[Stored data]

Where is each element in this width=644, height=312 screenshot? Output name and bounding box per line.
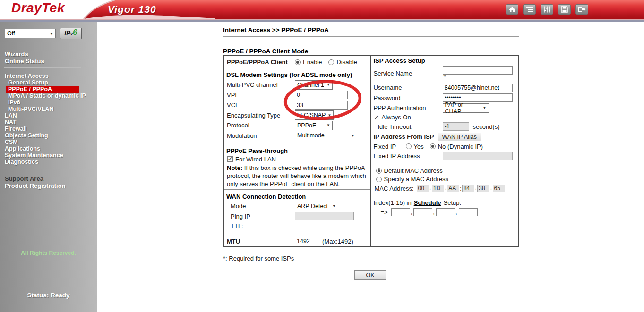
sidebar-item-applications[interactable]: Applications [0,145,97,152]
multi-pvc-label: Multi-PVC channel [224,81,295,88]
enable-radio[interactable] [295,59,301,65]
dsl-settings-heading: DSL Modem Settings (for ADSL mode only) [224,71,370,80]
wan-detect-mode-select[interactable]: ARP Detect▼ [295,202,338,211]
idle-timeout-input [443,122,469,131]
ping-ip-label: Ping IP [224,213,295,220]
sidebar-item-support-area[interactable]: Support Area [5,176,66,183]
top-banner: DrayTek Vigor 130 [0,0,644,19]
schedule-index-2[interactable] [413,208,432,216]
vci-input[interactable] [295,101,348,110]
chevron-down-icon: ▼ [325,83,332,87]
sliders-icon[interactable] [541,4,553,15]
sidebar-item-mpoa[interactable]: MPoA / Static or dynamic IP [0,93,97,99]
username-input[interactable] [443,84,513,92]
schedule-index-3[interactable] [436,208,455,216]
page-title: PPPoE / PPPoA Client Mode [223,48,308,55]
protocol-select[interactable]: PPPoE▼ [295,121,333,130]
encapsulating-type-label: Encapsulating Type [224,112,295,119]
ttl-label: TTL: [224,222,295,229]
sidebar-item-general-setup[interactable]: General Setup [0,79,97,86]
sidebar-item-pppoe-pppoa[interactable]: PPPoE / PPPoA [6,86,79,93]
sidebar-item-multi-pvc-vlan[interactable]: Multi-PVC/VLAN [0,106,97,112]
wan-ip-alias-button[interactable]: WAN IP Alias [438,133,481,141]
mtu-label: MTU [224,238,295,245]
mac-octet-5 [477,185,489,192]
mode-select[interactable]: Off ▼ [5,29,56,38]
vpi-input[interactable] [295,91,348,99]
passthrough-note: Note: If this box is checked while using… [224,163,370,188]
main-content: Internet Access >> PPPoE / PPPoA PPPoE /… [97,22,644,312]
encapsulating-type-select[interactable]: LLC/SNAP▼ [295,110,334,120]
mtu-input[interactable] [295,237,319,245]
fixed-ip-no-label: No (Dynamic IP) [438,143,483,150]
sidebar-item-system-maintenance[interactable]: System Maintenance [0,152,97,159]
sidebar-item-csm[interactable]: CSM [0,139,97,145]
sidebar-item-objects-setting[interactable]: Objects Setting [0,132,97,139]
sidebar-menu: Internet Access General Setup PPPoE / PP… [0,73,97,165]
sidebar-item-firewall[interactable]: Firewall [0,126,97,132]
modulation-label: Modulation [224,132,295,139]
multi-pvc-select[interactable]: Channel 1▼ [295,80,333,90]
schedule-index-suffix: Setup: [444,199,462,206]
wired-lan-checkbox[interactable] [227,156,233,162]
sidebar-item-product-registration[interactable]: Product Registration [5,183,66,190]
specify-mac-radio[interactable] [376,177,382,182]
sidebar-item-lan[interactable]: LAN [0,112,97,119]
router-admin-page: DrayTek Vigor 130 Off ▼ [0,0,644,312]
sidebar-item-internet-access[interactable]: Internet Access [0,73,97,79]
mac-octet-4 [462,185,474,192]
mode-label: Mode [224,202,295,210]
mac-octet-2 [432,185,444,192]
schedule-index-4[interactable] [459,208,478,216]
schedule-index-prefix: Index(1-15) in [374,199,412,206]
enable-label: Enable [303,59,322,66]
schedule-link[interactable]: Schedule [414,199,441,206]
ipv6-button[interactable]: IPv6 [60,28,82,39]
chevron-down-icon: ▼ [330,204,338,208]
fixed-ip-no-radio[interactable] [430,143,436,149]
username-label: Username [371,84,443,91]
ok-button[interactable]: OK [354,270,386,280]
save-icon[interactable] [558,4,571,15]
sidebar-item-wizards[interactable]: Wizards [5,51,44,58]
client-mode-panel: PPPoE/PPPoA Client Enable Disable DSL Mo… [223,55,519,247]
service-name-input[interactable] [443,66,513,75]
wired-lan-label: For Wired LAN [235,156,276,163]
ppp-authentication-select[interactable]: PAP or CHAP▼ [443,103,489,113]
chevron-down-icon: ▼ [349,134,357,138]
vpi-label: VPI [224,92,295,99]
sidebar-item-online-status[interactable]: Online Status [5,58,44,65]
rights-text: All Rights Reserved. [0,250,97,256]
schedule-arrow: => [381,209,388,216]
sitemap-icon[interactable] [523,4,536,15]
mac-address-label: MAC Address: [375,185,414,192]
schedule-index-1[interactable] [391,208,410,216]
vci-label: VCI [224,101,295,109]
specify-mac-label: Specify a MAC Address [384,176,449,183]
breadcrumb: Internet Access >> PPPoE / PPPoA [223,26,329,34]
home-icon[interactable] [506,4,518,15]
mode-select-value: Off [7,30,15,37]
mac-octet-6 [493,185,505,192]
always-on-checkbox[interactable] [374,115,379,120]
mtu-max-hint: (Max:1492) [322,238,353,245]
fixed-ip-label: Fixed IP [371,143,406,150]
required-footnote: *: Required for some ISPs [223,255,294,262]
sidebar: Off ▼ IPv6 Wizards Online Status Interne… [0,22,97,312]
password-input[interactable] [443,93,513,102]
wan-detection-heading: WAN Connection Detection [224,193,370,201]
mac-octet-3 [447,185,459,192]
protocol-label: Protocol [224,122,295,129]
logout-icon[interactable] [575,4,588,15]
disable-radio[interactable] [328,59,334,65]
chevron-down-icon: ▼ [325,123,332,127]
modulation-select[interactable]: Multimode▼ [295,131,357,140]
sidebar-item-diagnostics[interactable]: Diagnostics [0,159,97,165]
sidebar-divider [4,67,81,68]
sidebar-item-nat[interactable]: NAT [0,119,97,126]
banner-toolbar [506,4,588,15]
chevron-down-icon: ▼ [481,106,489,110]
default-mac-radio[interactable] [376,168,382,174]
fixed-ip-yes-radio[interactable] [406,143,412,149]
sidebar-item-ipv6[interactable]: IPv6 [0,99,97,106]
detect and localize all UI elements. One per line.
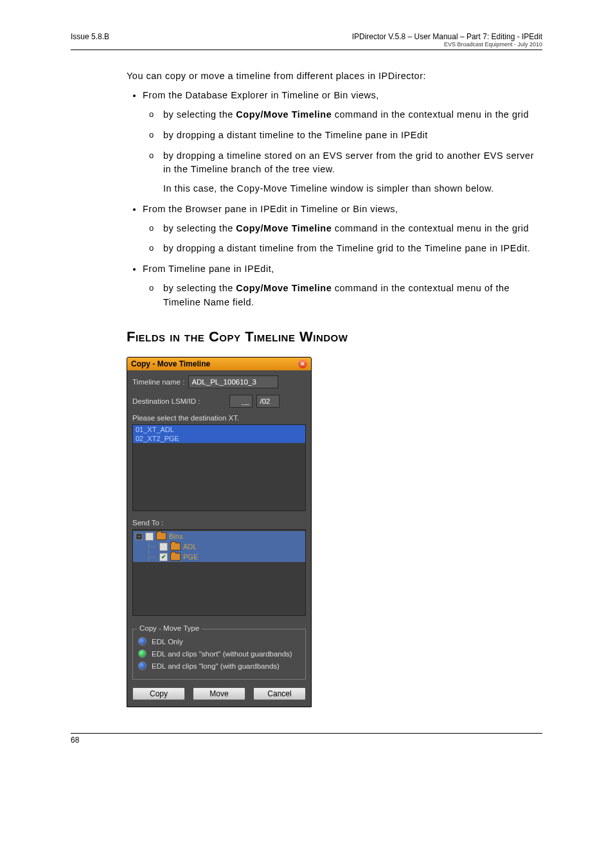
checkbox-adl[interactable] xyxy=(159,543,168,551)
move-button[interactable]: Move xyxy=(193,687,245,700)
header-left: Issue 5.8.B xyxy=(71,32,109,48)
radio-edl-clips-long[interactable]: EDL and clips "long" (with guardbands) xyxy=(138,662,300,670)
intro-paragraph: You can copy or move a timeline from dif… xyxy=(127,69,542,82)
timeline-name-input[interactable] xyxy=(188,375,278,388)
bullet-2-sub-1: by selecting the Copy/Move Timeline comm… xyxy=(163,222,542,236)
folder-icon xyxy=(170,553,181,561)
copy-move-type-group: Copy - Move Type EDL Only EDL and clips … xyxy=(132,629,306,680)
copy-move-timeline-dialog: Copy - Move Timeline ✕ Timeline name : D… xyxy=(127,357,312,707)
tree-branch-icon xyxy=(148,541,158,552)
radio-edl-clips-short[interactable]: EDL and clips "short" (without guardband… xyxy=(138,649,300,658)
copy-button[interactable]: Copy xyxy=(132,687,185,700)
header-right-1: IPDirector V.5.8 – User Manual – Part 7:… xyxy=(352,32,542,41)
destination-xt-listbox[interactable]: 01_XT_ADL 02_XT2_PGE xyxy=(132,424,306,511)
radio-edl-only[interactable]: EDL Only xyxy=(138,637,300,646)
destination-lsm-right-input[interactable] xyxy=(256,395,280,408)
bullet-2: From the Browser pane in IPEdit in Timel… xyxy=(143,203,542,256)
radio-icon[interactable] xyxy=(138,649,147,658)
folder-icon xyxy=(170,543,181,550)
list-item[interactable]: 02_XT2_PGE xyxy=(133,434,305,443)
tree-branch-icon xyxy=(148,552,158,562)
bullet-3: From Timeline pane in IPEdit, by selecti… xyxy=(143,262,542,309)
dialog-title-text: Copy - Move Timeline xyxy=(131,359,210,368)
header-rule xyxy=(71,50,542,50)
footer-rule xyxy=(71,733,542,734)
tree-child-pge[interactable]: ✔ PGE xyxy=(133,552,305,562)
bullet-1-sub-1: by selecting the Copy/Move Timeline comm… xyxy=(163,108,542,122)
bullet-2-sub-2: by dropping a distant timeline from the … xyxy=(163,242,542,256)
bullet-1: From the Database Explorer in Timeline o… xyxy=(143,89,542,196)
timeline-name-label: Timeline name : xyxy=(132,378,184,386)
destination-lsm-left-input[interactable] xyxy=(229,395,253,408)
destination-lsm-label: Destination LSM/ID : xyxy=(132,397,200,405)
close-icon[interactable]: ✕ xyxy=(298,359,307,368)
tree-root-bins[interactable]: - Bins xyxy=(133,531,305,541)
radio-icon[interactable] xyxy=(138,637,147,646)
please-select-label: Please select the destination XT. xyxy=(132,414,306,422)
collapse-icon[interactable]: - xyxy=(136,533,143,540)
page-number: 68 xyxy=(71,736,542,745)
send-to-tree[interactable]: - Bins ADL ✔ PGE xyxy=(132,529,306,616)
list-item[interactable]: 01_XT_ADL xyxy=(133,425,305,434)
copy-move-type-legend: Copy - Move Type xyxy=(137,624,202,632)
radio-icon[interactable] xyxy=(138,662,147,670)
send-to-label: Send To : xyxy=(132,519,306,527)
checkbox-pge[interactable]: ✔ xyxy=(159,553,168,561)
header-right-2: EVS Broadcast Equipment - July 2010 xyxy=(352,41,542,48)
dialog-titlebar[interactable]: Copy - Move Timeline ✕ xyxy=(127,357,311,370)
checkbox-bins[interactable] xyxy=(145,532,154,541)
cancel-button[interactable]: Cancel xyxy=(253,687,306,700)
tree-child-adl[interactable]: ADL xyxy=(133,541,305,552)
section-heading: Fields in the Copy Timeline Window xyxy=(127,329,542,345)
bullet-1-sub-3: by dropping a timeline stored on an EVS … xyxy=(163,149,542,196)
bullet-1-sub-2: by dropping a distant timeline to the Ti… xyxy=(163,129,542,143)
folder-icon xyxy=(156,532,166,540)
bullet-3-sub-1: by selecting the Copy/Move Timeline comm… xyxy=(163,282,542,310)
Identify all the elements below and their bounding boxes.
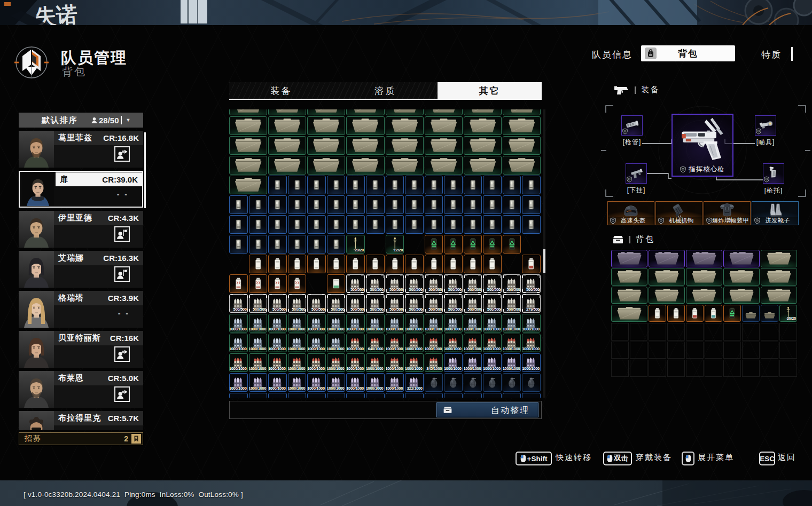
- inventory-slot-vialW[interactable]: [346, 255, 365, 273]
- inventory-slot-ammoW[interactable]: 500/500: [444, 294, 463, 313]
- inventory-slot-crate[interactable]: [611, 305, 647, 322]
- inventory-slot-crate[interactable]: [464, 109, 502, 115]
- inventory-slot-ingot[interactable]: [444, 215, 463, 234]
- inventory-slot-ingot[interactable]: [483, 195, 502, 214]
- inventory-slot-ammoP[interactable]: 1000/1000: [464, 353, 482, 372]
- inventory-slot-ammoR[interactable]: 1000/1000: [386, 334, 404, 352]
- member-card-3[interactable]: 伊里亚德 CR:4.3K: [19, 211, 143, 248]
- inventory-slot-ammoB[interactable]: 1000/1000: [307, 334, 326, 352]
- inventory-slot-ingot[interactable]: [327, 235, 346, 254]
- tab-other[interactable]: 其它: [438, 82, 542, 100]
- inventory-slot-ammoW[interactable]: 500/500: [249, 294, 268, 313]
- inventory-slot-ammoR[interactable]: 640/1000: [366, 334, 385, 352]
- inventory-slot-ammoW[interactable]: 500/500: [346, 274, 365, 293]
- inventory-slot-ammoB[interactable]: 1000/1000: [522, 314, 541, 333]
- inventory-slot[interactable]: [249, 393, 268, 398]
- inventory-scrollbar[interactable]: [543, 109, 545, 398]
- inventory-slot-crateP[interactable]: [649, 250, 685, 267]
- inventory-slot[interactable]: [444, 393, 463, 398]
- inventory-slot-ingot[interactable]: [229, 215, 248, 234]
- inventory-slot-ammoP[interactable]: 322/1000: [405, 373, 424, 392]
- inventory-slot-crate[interactable]: [307, 116, 345, 135]
- inventory-slot-ammoR[interactable]: 1000/1000: [444, 334, 463, 352]
- inventory-slot-ammoB[interactable]: 1000/1000: [483, 314, 502, 333]
- inventory-slot-ammoW[interactable]: 500/500: [346, 294, 365, 313]
- inventory-slot-syringe[interactable]: [268, 274, 287, 293]
- member-list-scrollbar[interactable]: [144, 132, 146, 208]
- inventory-slot-ammoR[interactable]: 1000/1000: [405, 334, 424, 352]
- inventory-slot-ingot[interactable]: [425, 176, 443, 194]
- weapon-slot[interactable]: 指挥核心枪: [672, 114, 733, 177]
- attachment-slot-scope[interactable]: [755, 115, 776, 136]
- inventory-slot-crateP[interactable]: [686, 250, 722, 267]
- inventory-slot-vialW[interactable]: [288, 255, 307, 273]
- inventory-slot-ammoW[interactable]: 500/500: [483, 274, 502, 293]
- inventory-slot-ammoP[interactable]: 1000/1000: [503, 353, 521, 372]
- inventory-slot-ammoW[interactable]: 500/500: [483, 294, 502, 313]
- inventory-slot-ammoR[interactable]: 1000/1000: [327, 353, 346, 372]
- inventory-slot-ammoP[interactable]: 1000/1000: [307, 373, 326, 392]
- inventory-slot-ammoB[interactable]: 1000/1000: [288, 314, 307, 333]
- member-card-6[interactable]: 贝亚特丽斯 CR:16K: [19, 331, 143, 368]
- inventory-slot-ingot[interactable]: [386, 176, 404, 194]
- inventory-slot-ammoW[interactable]: 500/500: [503, 274, 521, 293]
- inventory-slot-ingot[interactable]: [288, 235, 307, 254]
- inventory-slot-ingot[interactable]: [229, 195, 248, 214]
- inventory-slot-canA[interactable]: [483, 235, 502, 254]
- inventory-slot-ammoW[interactable]: 500/500: [386, 274, 404, 293]
- inventory-slot-ingot[interactable]: [249, 235, 268, 254]
- inventory-slot-antenna[interactable]: 20/20: [779, 305, 797, 322]
- inventory-slot-ammoR[interactable]: 1000/1000: [307, 353, 326, 372]
- inventory-slot-ammoW[interactable]: 500/500: [425, 294, 443, 313]
- inventory-slot-crate[interactable]: [761, 250, 797, 267]
- inventory-slot-ammoR[interactable]: 1000/1000: [249, 353, 268, 372]
- inventory-slot-vialW[interactable]: [268, 255, 287, 273]
- inventory-slot-canA[interactable]: [444, 235, 463, 254]
- inventory-slot-vialW[interactable]: [667, 305, 685, 322]
- inventory-slot-ammoB[interactable]: 1000/1000: [307, 314, 326, 333]
- gear-tile-glove[interactable]: 机械抓钩: [655, 201, 702, 225]
- inventory-slot-antenna[interactable]: 12/20: [386, 235, 404, 254]
- inventory-slot-crateS[interactable]: [761, 305, 778, 322]
- inventory-slot-ammoR[interactable]: 845/1000: [425, 353, 443, 372]
- inventory-slot[interactable]: [464, 393, 482, 398]
- inventory-slot-ammoP[interactable]: 1000/1000: [483, 353, 502, 372]
- auto-sort-button[interactable]: 自动整理: [436, 402, 538, 417]
- inventory-slot-crate[interactable]: [268, 116, 306, 135]
- inventory-slot-ingot[interactable]: [464, 195, 482, 214]
- inventory-slot-ammoP[interactable]: 1000/1000: [249, 373, 268, 392]
- inventory-slot-ingot[interactable]: [444, 195, 463, 214]
- inventory-slot-grenade[interactable]: [483, 373, 502, 392]
- inventory-slot-crate[interactable]: [464, 136, 502, 155]
- inventory-slot-ammoR[interactable]: 1000/1000: [288, 353, 307, 372]
- inventory-slot-crate[interactable]: [723, 287, 760, 304]
- member-card-7[interactable]: 布莱恩 CR:5.0K: [19, 371, 143, 408]
- inventory-slot-grenade[interactable]: [425, 373, 443, 392]
- inventory-slot-boxG[interactable]: [327, 274, 346, 293]
- inventory-slot-ingot[interactable]: [307, 195, 326, 214]
- inventory-slot-grenade[interactable]: [522, 373, 541, 392]
- inventory-slot[interactable]: [483, 393, 502, 398]
- inventory-slot-canA[interactable]: [503, 235, 521, 254]
- member-card-1[interactable]: 葛里菲兹 CR:16.8K: [19, 131, 143, 168]
- inventory-slot-ingot[interactable]: [268, 215, 287, 234]
- inventory-slot-crate[interactable]: [386, 109, 424, 115]
- inventory-slot-vialW[interactable]: [405, 255, 424, 273]
- inventory-slot-ammoW[interactable]: 500/500: [464, 294, 482, 313]
- inventory-slot-crate[interactable]: [268, 136, 306, 155]
- inventory-slot-ingot[interactable]: [522, 176, 541, 194]
- inventory-slot-canA[interactable]: [723, 305, 741, 322]
- inventory-slot-crate[interactable]: [464, 156, 502, 175]
- inventory-slot[interactable]: [268, 393, 287, 398]
- inventory-slot-ammoB[interactable]: 1000/1000: [444, 314, 463, 333]
- gear-tile-helmet[interactable]: 高速头盔: [607, 201, 654, 225]
- inventory-slot-vialR[interactable]: [522, 255, 541, 273]
- inventory-slot-ammoP[interactable]: 1000/1000: [327, 373, 346, 392]
- inventory-slot-vialW[interactable]: [464, 255, 482, 273]
- inventory-slot-ingot[interactable]: [522, 195, 541, 214]
- tab-solvent[interactable]: 溶质: [333, 82, 438, 100]
- inventory-slot-ingot[interactable]: [464, 176, 482, 194]
- inventory-slot-ingot[interactable]: [405, 195, 424, 214]
- nav-tab-traits[interactable]: 特质: [761, 49, 782, 61]
- inventory-slot-crateS[interactable]: [742, 305, 760, 322]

### What the task asks
For every line of the data above that contains "elements", copy that line.

### Exercise answer
detect and localize all UI elements. One per line.
Identify all the elements below and their bounding boxes.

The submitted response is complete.